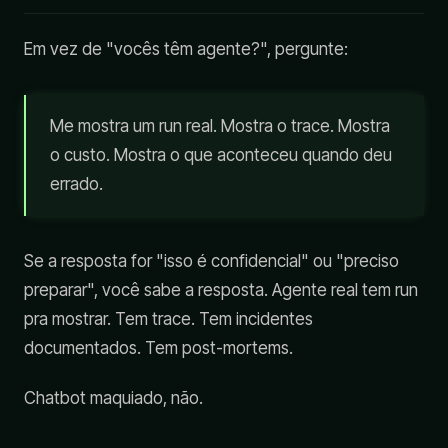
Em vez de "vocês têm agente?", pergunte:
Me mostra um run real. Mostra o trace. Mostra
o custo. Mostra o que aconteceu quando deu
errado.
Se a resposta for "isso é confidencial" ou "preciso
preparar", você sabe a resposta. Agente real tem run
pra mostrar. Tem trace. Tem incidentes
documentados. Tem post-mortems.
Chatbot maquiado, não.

★ ★ ★

▸ Problem
Take the listing above and print it exactly, apart from the pictures.

▸ Answer space
Em vez de "vocês têm agente?", pergunte:
Me mostra um run real. Mostra o trace. Mostra
o custo. Mostra o que aconteceu quando deu
errado.
Se a resposta for "isso é confidencial" ou "preciso
preparar", você sabe a resposta. Agente real tem run
pra mostrar. Tem trace. Tem incidentes
documentados. Tem post-mortems.
Chatbot maquiado, não.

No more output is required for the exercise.